Trusted Multi-Party Computation and Verifiable Simulations: A Scalable Blockchain Approach

Large-scale computational experiments, often running over weeks and over large datasets, are used extensively in fields such as epidemiology, meteorology, computational biology, and healthcare to understand phenomena, and design high-stakes policies affecting everyday health and economy. For instance, the OpenMalaria framework is a computationally-intensive simulation used by various nongovernmental and governmental agencies to understand malarial disease spread and effectiveness of intervention strategies, and subsequently design healthcare policies. Given that such shared results form the basis of inferences drawn, technological solutions designed, and day-today policies drafted, it is essential that the computations are validated and trusted. In particular, in a multi-agent environment involving several independent computing agents, a notion of trust in results generated by peers is critical in facilitating transparency, accountability, and collaboration. Using a novel combination of distributed validation of atomic computation blocks and a blockchain-based immutable audits mechanism, this work proposes a universal framework for distributed trust in computations. In particular we address the scalaibility problem by reducing the storage and communication costs using a lossy compression scheme. This framework guarantees not only verifiability of final results, but also the validity of local computations, and its cost-benefit tradeoffs are studied using a synthetic example of training a neural network. Machine learning, data science, and large-scale computations in general has created an era of computationdriven inference, applications, and policymaking [1], [2]. Technological solutions, and policies with far-reaching consequences are increasingly being derived from computational frameworks and data.
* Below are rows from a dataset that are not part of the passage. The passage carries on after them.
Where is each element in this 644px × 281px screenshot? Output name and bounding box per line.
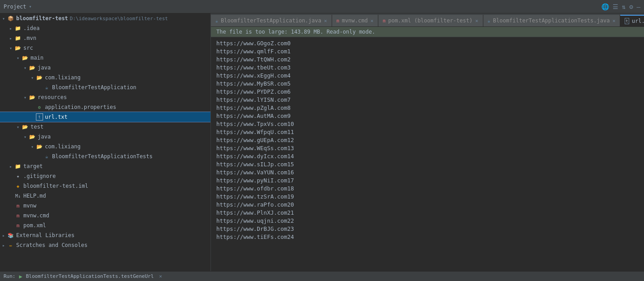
tree-arrow-root — [0, 16, 7, 21]
folder-icon-idea: 📁 — [14, 25, 22, 32]
java-icon-tab1: ☕ — [215, 18, 218, 23]
tree-arrow-test — [14, 125, 22, 130]
tree-item-target[interactable]: 📁 target — [0, 161, 210, 171]
tab-label-pom: pom.xml (bloomfilter-test) — [388, 17, 473, 24]
tree-arrow-mvn — [7, 36, 14, 41]
url-text: https://www.qmlfF.com1 — [216, 48, 291, 55]
tree-item-iml[interactable]: ◈ bloomfilter-test.iml — [0, 181, 210, 191]
tree-label-idea: .idea — [23, 25, 39, 31]
txt-icon-tab5: t — [625, 18, 629, 24]
url-text: https://www.sILJp.com15 — [216, 161, 294, 168]
tree-item-bloomapp[interactable]: ☕ BloomfilterTestApplication — [0, 82, 210, 92]
sort-icon[interactable]: ⇅ — [622, 3, 626, 10]
bottom-bar: Run: ▶ BloomfilterTestApplicationTests.t… — [0, 271, 644, 281]
tree-label-pom: pom.xml — [23, 222, 46, 229]
tree-item-java[interactable]: 📂 java — [0, 63, 210, 73]
tree-item-root[interactable]: 📦 bloomfilter-test D:\ideaworkspace\bloo… — [0, 13, 210, 23]
tab-close-mvnwcmd[interactable]: ✕ — [370, 18, 373, 24]
tree-arrow-java-test — [22, 134, 29, 139]
editor-line: https://www.WfpqU.com11 — [211, 128, 644, 136]
folder-icon-java: 📂 — [29, 64, 36, 71]
run-class: BloomfilterTestApplicationTests.testGene… — [26, 273, 154, 279]
tree-item-idea[interactable]: 📁 .idea — [0, 23, 210, 33]
iml-icon: ◈ — [14, 182, 22, 190]
tree-label-bloomapp: BloomfilterTestApplication — [52, 84, 136, 91]
tree-item-urltxt[interactable]: t url.txt — [0, 112, 210, 122]
tree-arrow-target — [7, 164, 14, 169]
tree-item-help[interactable]: M↓ HELP.md — [0, 191, 210, 201]
tree-label-mvnwcmd: mvnw.cmd — [23, 212, 49, 219]
tab-label-urltxt: url.txt — [632, 18, 644, 24]
tree-item-scratch[interactable]: ✏️ Scratches and Consoles — [0, 240, 210, 250]
tree-item-extlib[interactable]: 📚 External Libraries — [0, 230, 210, 240]
tab-bloomapp[interactable]: ☕ BloomfilterTestApplication.java ✕ — [211, 15, 332, 26]
url-text: https://www.DrBJG.com23 — [216, 225, 294, 232]
scratch-icon: ✏️ — [7, 242, 14, 249]
url-text: https://www.xEggH.com4 — [216, 72, 291, 79]
url-text: https://www.MyBSR.com5 — [216, 80, 291, 87]
folder-icon-test: 📂 — [22, 123, 29, 130]
url-text: https://www.lYISN.com7 — [216, 96, 291, 103]
tree-label-gitignore: .gitignore — [23, 173, 56, 179]
list-icon[interactable]: ☰ — [613, 3, 618, 10]
tab-label-bloomtests: BloomfilterTestApplicationTests.java — [493, 17, 610, 24]
tree-item-pom[interactable]: m pom.xml — [0, 220, 210, 230]
tree-item-com-lixiang[interactable]: 📂 com.lixiang — [0, 73, 210, 82]
tree-label-root: bloomfilter-test — [16, 15, 68, 22]
minimize-icon[interactable]: — — [637, 3, 640, 10]
editor-line: https://www.TpxVs.com10 — [211, 120, 644, 128]
tab-label-bloomapp: BloomfilterTestApplication.java — [221, 17, 321, 24]
folder-icon-comlixiang: 📂 — [36, 74, 43, 81]
url-text: https://www.TtQWH.com2 — [216, 56, 291, 63]
tree-item-main[interactable]: 📂 main — [0, 53, 210, 63]
editor-line: https://www.pZglA.com8 — [211, 104, 644, 112]
tree-item-test[interactable]: 📂 test — [0, 122, 210, 132]
tree-arrow-extlib — [0, 233, 7, 238]
tree-arrow-java — [22, 65, 29, 70]
tree-label-help: HELP.md — [23, 193, 46, 199]
tab-urltxt[interactable]: t url.txt ✕ — [620, 15, 644, 26]
tree-item-comlixiang-test[interactable]: 📂 com.lixiang — [0, 142, 210, 151]
url-text: https://www.WEqSs.com13 — [216, 145, 294, 151]
project-label[interactable]: Project — [4, 4, 26, 10]
tab-bloomtests[interactable]: ☕ BloomfilterTestApplicationTests.java ✕ — [483, 15, 621, 26]
extlib-icon: 📚 — [7, 232, 14, 239]
tab-close-bloomapp[interactable]: ✕ — [324, 18, 327, 24]
folder-icon-comlixiang-test: 📂 — [36, 143, 43, 150]
editor-line: https://www.AutMA.com9 — [211, 112, 644, 120]
url-text: https://www.GOgoZ.com0 — [216, 40, 291, 47]
tree-item-bloomtests[interactable]: ☕ BloomfilterTestApplicationTests — [0, 151, 210, 161]
url-text: https://www.PlnXJ.com21 — [216, 209, 294, 216]
editor-line: https://www.WEqSs.com13 — [211, 144, 644, 152]
tree-item-appprops[interactable]: ⚙ application.properties — [0, 102, 210, 112]
editor-line: https://www.MyBSR.com5 — [211, 79, 644, 87]
tree-label-scratch: Scratches and Consoles — [16, 242, 88, 248]
tree-arrow-comlixiang-test — [29, 144, 36, 149]
tree-item-mvn[interactable]: 📁 .mvn — [0, 33, 210, 43]
editor-line: https://www.uqjni.com22 — [211, 216, 644, 225]
tree-item-mvnwcmd[interactable]: m mvnw.cmd — [0, 211, 210, 220]
pom-icon-tab3: m — [383, 18, 386, 23]
main-layout: 📦 bloomfilter-test D:\ideaworkspace\bloo… — [0, 13, 644, 271]
tree-label-src: src — [23, 45, 33, 51]
tree-item-src[interactable]: 📂 src — [0, 43, 210, 53]
editor-line: https://www.tiEFs.com24 — [211, 233, 644, 241]
tree-item-mvnw[interactable]: m mvnw — [0, 201, 210, 211]
tree-item-gitignore[interactable]: ✦ .gitignore — [0, 171, 210, 181]
title-bar: Project ▾ 🌐 ☰ ⇅ ⚙ — — [0, 0, 644, 13]
tab-mvnwcmd[interactable]: m mvnw.cmd ✕ — [332, 15, 378, 26]
url-text: https://www.tbeUt.com3 — [216, 64, 291, 71]
dropdown-arrow-icon[interactable]: ▾ — [29, 4, 32, 9]
tree-item-resources[interactable]: 📂 resources — [0, 92, 210, 102]
gear-icon[interactable]: ⚙ — [629, 3, 633, 10]
globe-icon[interactable]: 🌐 — [601, 3, 609, 10]
tab-pom[interactable]: m pom.xml (bloomfilter-test) ✕ — [378, 15, 483, 26]
tree-item-java-test[interactable]: 📂 java — [0, 132, 210, 142]
editor-content[interactable]: https://www.GOgoZ.com0https://www.qmlfF.… — [211, 37, 644, 271]
tree-label-appprops: application.properties — [45, 104, 116, 110]
tab-close-bloomtests[interactable]: ✕ — [613, 18, 616, 24]
close-run-icon[interactable]: ✕ — [159, 273, 162, 279]
editor-line: https://www.pyNiI.com17 — [211, 176, 644, 184]
tab-close-pom[interactable]: ✕ — [475, 18, 478, 24]
editor-line: https://www.PYDPZ.com6 — [211, 87, 644, 95]
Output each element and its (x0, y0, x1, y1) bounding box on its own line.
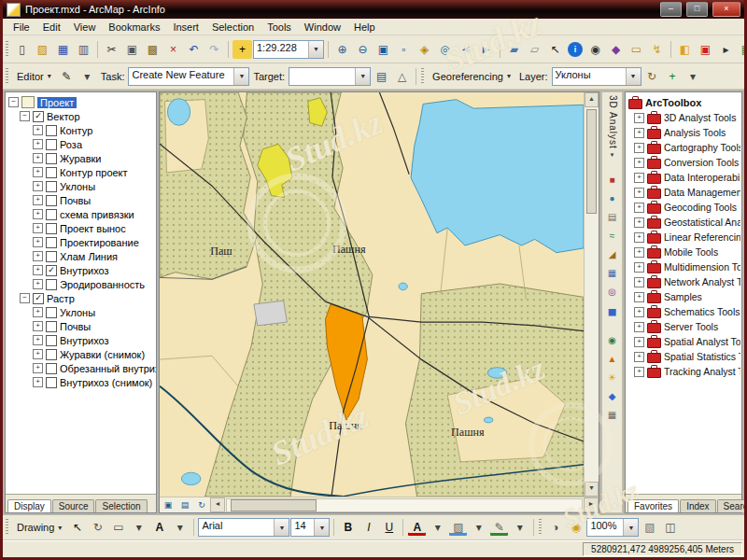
expand-icon[interactable]: + (634, 307, 644, 317)
expand-icon[interactable]: + (634, 277, 644, 287)
italic-icon[interactable]: I (359, 518, 378, 537)
shape-tool-icon[interactable]: ▭ (108, 518, 128, 537)
fill-color-dropdown-icon[interactable]: ▾ (469, 518, 488, 537)
map-vertical-scrollbar[interactable]: ▲ ▼ (584, 92, 599, 497)
scroll-right-icon[interactable]: ► (584, 497, 599, 512)
expand-icon[interactable]: + (634, 247, 644, 258)
fixed-zoom-in-icon[interactable]: ▣ (374, 40, 393, 59)
bold-icon[interactable]: B (338, 518, 358, 537)
toolbox-item[interactable]: +Tracking Analyst Tools (628, 364, 740, 379)
layer-combo[interactable]: Уклоны▼ (552, 67, 641, 86)
layer-checkbox[interactable] (46, 223, 57, 234)
combo-arrow-icon[interactable]: ▼ (314, 519, 329, 536)
sketch-tool-icon[interactable]: ✎ (57, 67, 77, 86)
expand-icon[interactable]: + (634, 113, 644, 123)
expand-icon[interactable]: + (634, 128, 644, 138)
layer-checkbox[interactable] (46, 307, 57, 318)
redo-icon[interactable]: ↷ (204, 40, 224, 59)
toolbox-item[interactable]: +Analysis Tools (628, 125, 740, 140)
rotate-icon[interactable]: ↻ (642, 67, 662, 86)
toc-layer-row[interactable]: +✓Внутрихоз (8, 263, 156, 277)
toolbox-item[interactable]: +3D Analyst Tools (628, 110, 740, 125)
toolbox-item[interactable]: +Geocoding Tools (628, 200, 740, 215)
toolbox-item[interactable]: +Samples (628, 289, 740, 304)
layer-checkbox[interactable] (46, 153, 57, 164)
layers-icon[interactable]: ▤ (603, 209, 621, 226)
menu-help[interactable]: Help (347, 21, 382, 34)
task-combo[interactable]: Create New Feature▼ (128, 67, 249, 86)
data-view-icon[interactable]: ▣ (160, 497, 176, 512)
undo-icon[interactable]: ↶ (184, 40, 204, 59)
layer-checkbox[interactable] (46, 125, 57, 136)
expand-icon[interactable]: + (634, 203, 644, 213)
toc-layer-row[interactable]: +Эродированность (8, 277, 156, 291)
add-control-points-icon[interactable]: + (663, 67, 683, 86)
menu-view[interactable]: View (67, 21, 103, 34)
layer-checkbox[interactable] (46, 349, 57, 360)
map-horizontal-scrollbar[interactable] (226, 498, 583, 512)
refresh-view-icon[interactable]: ↻ (193, 497, 210, 512)
go-to-xy-icon[interactable]: ◆ (606, 40, 626, 59)
toolbox-item[interactable]: +Data Management Tools (628, 185, 740, 200)
expand-icon[interactable]: + (634, 188, 644, 198)
expand-icon[interactable]: + (33, 209, 43, 219)
close-button[interactable]: × (712, 2, 740, 17)
title-bar[interactable]: Проект.mxd - ArcMap - ArcInfo – □ × (3, 0, 744, 19)
expand-icon[interactable]: + (33, 279, 43, 289)
toolbar-grip[interactable] (6, 519, 8, 536)
forward-extent-icon[interactable]: ► (476, 40, 496, 59)
arccatalog-icon[interactable]: ◧ (675, 40, 695, 59)
menu-selection[interactable]: Selection (205, 21, 261, 34)
fly-icon[interactable]: ▲ (603, 351, 621, 368)
expand-icon[interactable]: + (634, 217, 644, 228)
expand-icon[interactable]: + (33, 321, 43, 331)
toc-layer-row[interactable]: +Роза (8, 137, 156, 151)
toolbox-item[interactable]: +Network Analyst Tools (628, 274, 740, 289)
toolbox-item[interactable]: +Multidimension Tools (628, 259, 740, 274)
layer-checkbox[interactable] (46, 237, 57, 248)
expand-icon[interactable]: + (634, 262, 644, 273)
expand-icon[interactable]: + (634, 143, 644, 153)
line-color-dropdown-icon[interactable]: ▾ (510, 518, 529, 537)
toc-layer-row[interactable]: +Уклоны (8, 305, 156, 319)
command-line-icon[interactable]: ▸ (716, 40, 736, 59)
expand-icon[interactable]: + (33, 349, 43, 359)
measure-icon[interactable]: ▭ (627, 40, 646, 59)
collapse-icon[interactable]: − (20, 293, 30, 303)
expand-icon[interactable]: + (634, 232, 644, 243)
fixed-zoom-out-icon[interactable]: ▫ (394, 40, 414, 59)
font-color-dropdown-icon[interactable]: ▾ (428, 518, 447, 537)
minimize-button[interactable]: – (660, 2, 682, 17)
tab-selection[interactable]: Selection (95, 499, 147, 512)
toc-group-row[interactable]: −✓Растр (8, 291, 156, 305)
vertical-scroll-track[interactable] (585, 216, 599, 482)
select-elements-icon[interactable]: ↖ (545, 40, 565, 59)
drawing-menu-button[interactable]: Drawing▾ (12, 519, 66, 536)
menu-insert[interactable]: Insert (166, 21, 205, 34)
expand-icon[interactable]: + (634, 158, 644, 168)
select-features-icon[interactable]: ▰ (504, 40, 524, 59)
toc-layer-row[interactable]: +Проектирование (8, 235, 156, 249)
toolbox-item[interactable]: +Mobile Tools (628, 245, 740, 259)
layer-checkbox[interactable] (46, 377, 57, 388)
expand-icon[interactable]: + (33, 181, 43, 191)
toolbar-grip[interactable] (6, 68, 8, 85)
fill-color-icon[interactable]: ▨ (448, 518, 468, 537)
expand-icon[interactable]: + (33, 153, 43, 163)
combo-arrow-icon[interactable]: ▼ (626, 68, 641, 85)
vertical-scroll-thumb[interactable] (586, 109, 597, 214)
arctoolbox-toggle-icon[interactable]: ▣ (696, 40, 715, 59)
toc-root-label[interactable]: Проект (37, 97, 77, 108)
expand-icon[interactable]: + (33, 335, 43, 345)
toc-layer-row[interactable]: +Почвы (8, 319, 156, 333)
expand-icon[interactable]: + (33, 377, 43, 387)
expand-icon[interactable]: + (33, 265, 43, 275)
expand-icon[interactable]: + (33, 251, 43, 261)
menu-window[interactable]: Window (298, 21, 347, 34)
grid-icon[interactable]: ▦ (603, 265, 621, 282)
save-icon[interactable]: ▦ (53, 40, 73, 59)
toolbox-item[interactable]: +Geostatistical Analyst Tools (628, 215, 740, 230)
identify-icon[interactable]: i (568, 42, 583, 57)
toc-layer-row[interactable]: +Журавки (8, 151, 156, 165)
expand-icon[interactable]: + (33, 167, 43, 177)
Multi-agent sociotechnical systems that are tasked with working collaboratively on such tasks function by interactively sharing data, models, and results of local computation. However, when such agents are independent and lack trust, they might not collaborate with or trust the validity of reported computations of other agents. Quite often, these computations are also expensive and time consuming, and thus infeasible for recomputation by the doubting peer as a general course of action.